1 year ago
April 8, 2020
Pangeanic Wins Contract to Lead European-wide Anonymization Project
INEA awarded Pangeanic’s consortium almost €1M last January to develop a multilingual anonymization toolkit based on the AI processing of Named Entity Recognition in the fields of health, life science, and justice. The final anonymization toolkit will be available as a downloadable, fully deployable docker with an open-source license.
There are several Public Administrations involved in the consortium and more use cases in EU Member States are envisaged as the need for anonymization among public sector organizations grows. European Public Administrations across the world have a mandate for transparency and open data that, however, clashes with the need to keep personal data safe and not share it to third parties.
The MAPA Project (Multilingual Anonymization toolkit for Public Administrations) will make use of state-of-the-art Natural Language Processing tools to develop the open source toolkit with a focus on the medical and legal domains, deploying it at several Public Administrations in Europe.
“MAPA will provide a high degree of data de-identification so organizations can share or release data, while protecting privacy. Implementation cases will focus on de-identifying, obfuscating or pseudo-anonymizing personally identifiable information. It will also be language independent, so no matter what language an organization deals with or the names mentioned therein, the solution will erase personal data. GDPR has changed the way data is transmitted, and there is an increased interest in protecting the individual’s privacy.” – Manuel Herranz, CEO
The toolkit developed by the MAPA partners (Pangeanic, Tilde, the National French Center for Scientific Research (LIMSI at CNRS), the language resource center ELRA, the University of Malta, R&D Center Vicomtech, and Spanish Language Plan Government Office SEDIA via the Barcelona Supercomputing Center) will address all official EU languages.
Why Anonymize Data?
GDPR obliges organizations to protect citizens’ data so it is not released to 3rd parties (see this video on Pangeanic’s anonymization technologies). The MAPA data anonymization toolkit will provide the means to share language data while protecting personal or sensitive data. Being able to release large amounts of anonymized data can help the community to have more training data for machine learning, for example. It can help companies with centers across the world move data safely across jurisdictions.

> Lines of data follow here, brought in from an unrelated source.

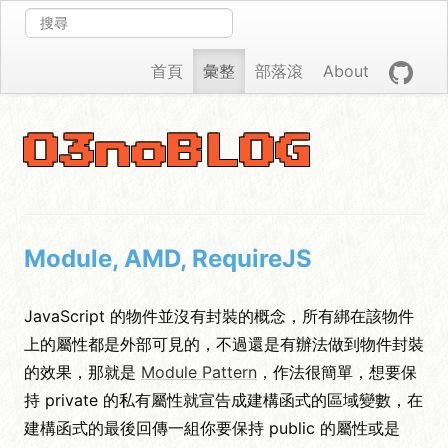
首頁
彙整
部落滾
About
O3noBLOG
Module, AMD, RequireJS
JavaScript 的物件並沒有封裝的概念，所有綁在該物件
上的屬性都是外部可見的，不過還是有辦法做到物件封裝
的效果，那就是
Module Pattern
，作法很簡單，想要保
持 private 的私有屬性就宣告成建構函式的區域變數，在
建構函式的最後回傳一組你要保持 public 的屬性或是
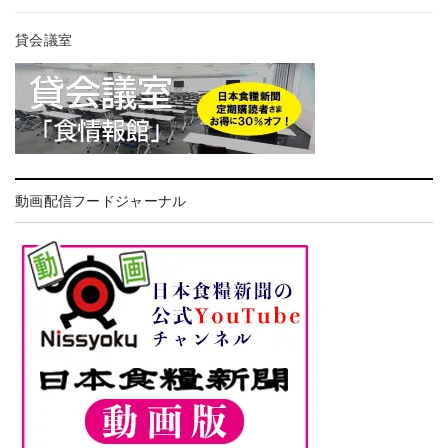
貸会議室
動画配信フードジャーナル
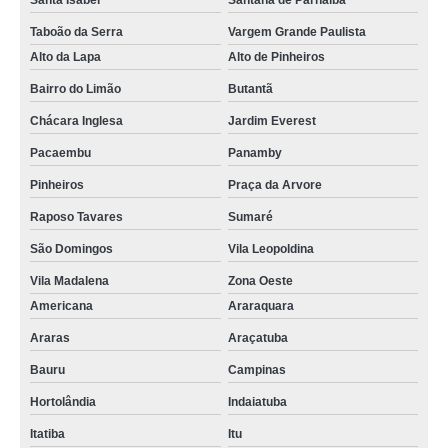
Santa Isabel
Santana de Parnaíba
Taboão da Serra
Vargem Grande Paulista
Alto da Lapa
Alto de Pinheiros
Bairro do Limão
Butantã
Chácara Inglesa
Jardim Everest
Pacaembu
Panamby
Pinheiros
Praça da Arvore
Raposo Tavares
Sumaré
São Domingos
Vila Leopoldina
Vila Madalena
Zona Oeste
Americana
Araraquara
Araras
Araçatuba
Bauru
Campinas
Hortolândia
Indaiatuba
Itatiba
Itu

On a more practical level, justice departments, health authorities, healthcare companies will be able to provide access to data and manage a de-identification strategy. Custom deployment cases will prove the adaptability and customization capabilities of the solution. Most importantly, MAPA will satisfy GDPR requirements at scale. Although no software can guarantee 100% accuracy in anonymization, just as perfect machine translation does not exist (yet), it will make document sharing much easier.
Technical Approach to Anonymization
At its core, the MAPA anonymisation toolkit will use Named-Entity Recognition and Classification (NERC) techniques using both Deep Learning techniques and neural networks. The challenge of working with under-resourced languages such as Latvian, Lithuanian, Estonian, Slovenian or Croatian will be tackled by a multilingual NERC approach, to also benefit ultra-under-resourced languages such as Maltese and Irish.

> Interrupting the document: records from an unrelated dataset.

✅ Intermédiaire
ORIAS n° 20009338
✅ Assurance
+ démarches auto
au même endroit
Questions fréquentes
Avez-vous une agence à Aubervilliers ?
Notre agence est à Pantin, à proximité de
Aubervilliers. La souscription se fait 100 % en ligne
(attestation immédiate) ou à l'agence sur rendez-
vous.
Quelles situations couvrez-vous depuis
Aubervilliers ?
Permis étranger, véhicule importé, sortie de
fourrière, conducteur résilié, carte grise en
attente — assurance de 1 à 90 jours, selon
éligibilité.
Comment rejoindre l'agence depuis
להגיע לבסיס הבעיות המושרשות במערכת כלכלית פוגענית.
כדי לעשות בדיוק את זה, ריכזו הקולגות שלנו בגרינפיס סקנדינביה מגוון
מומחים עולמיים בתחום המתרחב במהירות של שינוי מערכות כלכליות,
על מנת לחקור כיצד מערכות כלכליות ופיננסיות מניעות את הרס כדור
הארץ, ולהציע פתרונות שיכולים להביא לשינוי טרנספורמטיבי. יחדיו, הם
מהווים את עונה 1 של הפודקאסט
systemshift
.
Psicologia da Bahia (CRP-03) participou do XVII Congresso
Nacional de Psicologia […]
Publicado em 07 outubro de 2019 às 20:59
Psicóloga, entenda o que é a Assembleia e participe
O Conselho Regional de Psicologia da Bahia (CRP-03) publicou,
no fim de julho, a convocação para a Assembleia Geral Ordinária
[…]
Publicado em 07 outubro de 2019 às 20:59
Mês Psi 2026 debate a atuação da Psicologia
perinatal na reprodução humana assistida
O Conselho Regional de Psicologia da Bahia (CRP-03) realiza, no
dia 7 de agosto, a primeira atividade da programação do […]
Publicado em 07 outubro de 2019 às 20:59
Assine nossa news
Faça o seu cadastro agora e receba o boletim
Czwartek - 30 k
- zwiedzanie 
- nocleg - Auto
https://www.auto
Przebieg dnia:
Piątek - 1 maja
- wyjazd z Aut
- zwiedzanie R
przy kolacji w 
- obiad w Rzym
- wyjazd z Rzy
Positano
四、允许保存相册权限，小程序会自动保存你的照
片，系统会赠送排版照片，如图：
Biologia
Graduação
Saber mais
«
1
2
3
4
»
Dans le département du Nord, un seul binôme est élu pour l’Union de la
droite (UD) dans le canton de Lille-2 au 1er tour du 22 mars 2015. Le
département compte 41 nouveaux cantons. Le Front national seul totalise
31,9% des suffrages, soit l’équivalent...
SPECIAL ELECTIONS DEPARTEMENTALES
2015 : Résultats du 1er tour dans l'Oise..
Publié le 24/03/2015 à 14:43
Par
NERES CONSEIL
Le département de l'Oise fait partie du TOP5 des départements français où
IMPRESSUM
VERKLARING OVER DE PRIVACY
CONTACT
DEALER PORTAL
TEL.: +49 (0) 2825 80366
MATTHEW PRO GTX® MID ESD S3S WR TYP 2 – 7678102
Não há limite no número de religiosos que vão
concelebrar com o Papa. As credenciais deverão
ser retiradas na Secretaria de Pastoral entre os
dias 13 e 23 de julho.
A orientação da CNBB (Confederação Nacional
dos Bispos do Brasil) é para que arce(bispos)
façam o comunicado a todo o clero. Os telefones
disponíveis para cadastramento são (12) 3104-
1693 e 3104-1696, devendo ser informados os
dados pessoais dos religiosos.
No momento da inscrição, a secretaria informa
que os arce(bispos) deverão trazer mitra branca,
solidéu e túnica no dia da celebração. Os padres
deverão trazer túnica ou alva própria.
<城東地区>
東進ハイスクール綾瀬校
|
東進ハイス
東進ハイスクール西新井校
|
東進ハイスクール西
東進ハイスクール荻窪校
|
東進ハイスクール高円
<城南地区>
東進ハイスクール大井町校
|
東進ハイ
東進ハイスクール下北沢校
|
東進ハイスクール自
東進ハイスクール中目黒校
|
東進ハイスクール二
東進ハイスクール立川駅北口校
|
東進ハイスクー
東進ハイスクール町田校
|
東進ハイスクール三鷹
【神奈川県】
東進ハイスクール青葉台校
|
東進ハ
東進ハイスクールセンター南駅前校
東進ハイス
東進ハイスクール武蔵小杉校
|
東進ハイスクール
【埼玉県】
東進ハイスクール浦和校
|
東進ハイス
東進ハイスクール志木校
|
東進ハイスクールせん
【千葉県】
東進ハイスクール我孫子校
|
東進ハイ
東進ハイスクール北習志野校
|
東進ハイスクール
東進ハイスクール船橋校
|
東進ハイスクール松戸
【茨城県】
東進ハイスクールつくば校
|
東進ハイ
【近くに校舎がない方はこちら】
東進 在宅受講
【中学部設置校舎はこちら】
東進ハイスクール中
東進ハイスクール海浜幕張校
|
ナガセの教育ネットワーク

In addition, thanks to the transfer learning capabilities shown by new types of Deep-Learning models, new systems can be trained using relatively small datasets of manually labelled data. The knowledge acquired for a given domain or language can be transferred and re-used cross-language or cross-domain. MAPA will be trained to detect named entities that involve sensitive information.
MAPA will be feature-rich and the NERC approach will be complemented with other configurable mechanisms such as pattern detection based on regular expressions (passport or ID numbers, telephone numbers, street addresses, blood groups, age, sex, marital status, email addresses, bank accounts, etc.)

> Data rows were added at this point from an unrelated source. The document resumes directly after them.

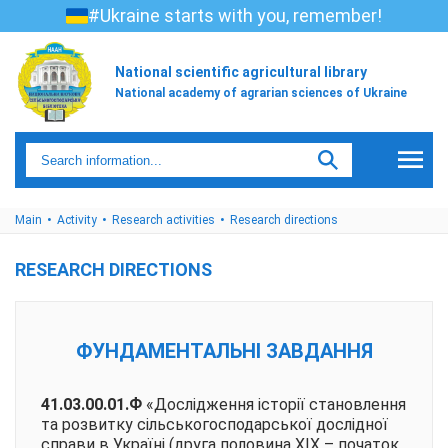
#Ukraine starts with you, remember!
National scientific agricultural library
National academy of agrarian sciences of Ukraine
Main
Activity
Research activities
Research directions
RESEARCH DIRECTIONS
ФУНДАМЕНТАЛЬНІ ЗАВДАННЯ
41.03.00.01.Ф
«Дослідження історії становлення
та розвитку сільськогосподарської дослідної
справи в Україні (друга половина ХІХ – початок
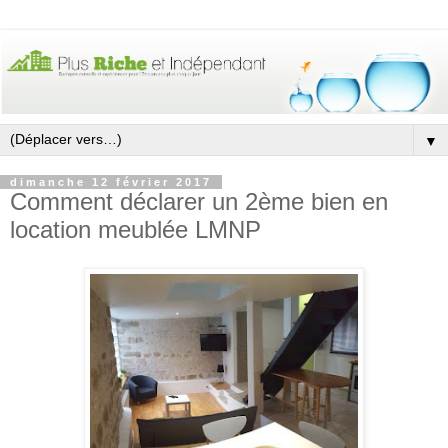
▼
dimanche 12 février 2017
Comment déclarer un 2ème bien en
location meublée LMNP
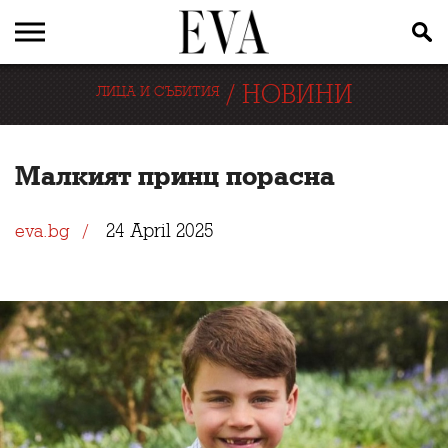
/
НОВИНИ
ЛИЦА И СЪБИТИЯ
Малкият принц порасна
24 April 2025
eva.bg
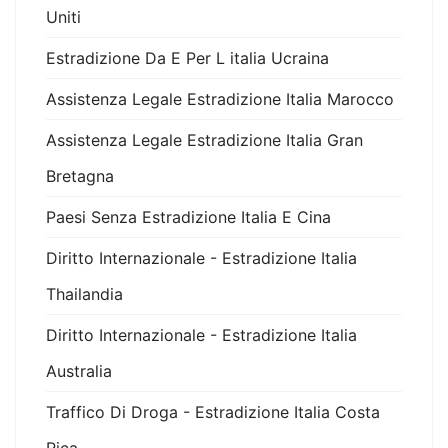
Uniti
Estradizione Da E Per L italia Ucraina
Assistenza Legale Estradizione Italia Marocco
Assistenza Legale Estradizione Italia Gran
Bretagna
Paesi Senza Estradizione Italia E Cina
Diritto Internazionale - Estradizione Italia
Thailandia
Diritto Internazionale - Estradizione Italia
Australia
Traffico Di Droga - Estradizione Italia Costa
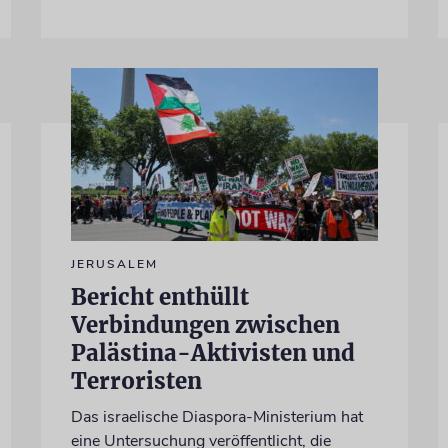
JERUSALEM
Bericht enthüllt
Verbindungen zwischen
Palästina-Aktivisten und
Terroristen
Das israelische Diaspora-Ministerium hat
eine Untersuchung veröffentlicht, die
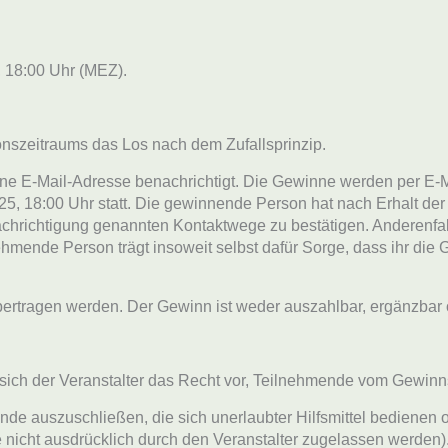
, 18:00 Uhr (MEZ).
onszeitraums das Los nach dem Zufallsprinzip.
e E-Mail-Adresse benachrichtigt. Die Gewinne werden per E-Mai
5, 18:00 Uhr statt. Die gewinnende Person hat nach Erhalt de
chrichtigung genannten Kontaktwege zu bestätigen. Anderenfall
mende Person trägt insoweit selbst dafür Sorge, dass ihr die 
bertragen werden. Der Gewinn ist weder auszahlbar, ergänzbar 
ich der Veranstalter das Recht vor, Teilnehmende vom Gewinn
ende auszuschließen, die sich unerlaubter Hilfsmittel bedienen 
icht ausdrücklich durch den Veranstalter zugelassen werden).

User-definable dictionaries for particular applications will also cater for specific usages of entity names known in advance.
MAPA includes several specific deployments/use cases for public institutions at several EU countries: one for the health domain and one for the legal domain. Both domains were selected given their strong anonymization requirements prior to any publication and sharing of the data. In each deployment case, the system will be tailored to the specific needs of the relevant institution.
MAPA is funded by the Connecting Europe Facility (CEF) program, under grant No A2019/1927065, and will run from January 2020 until December 2021.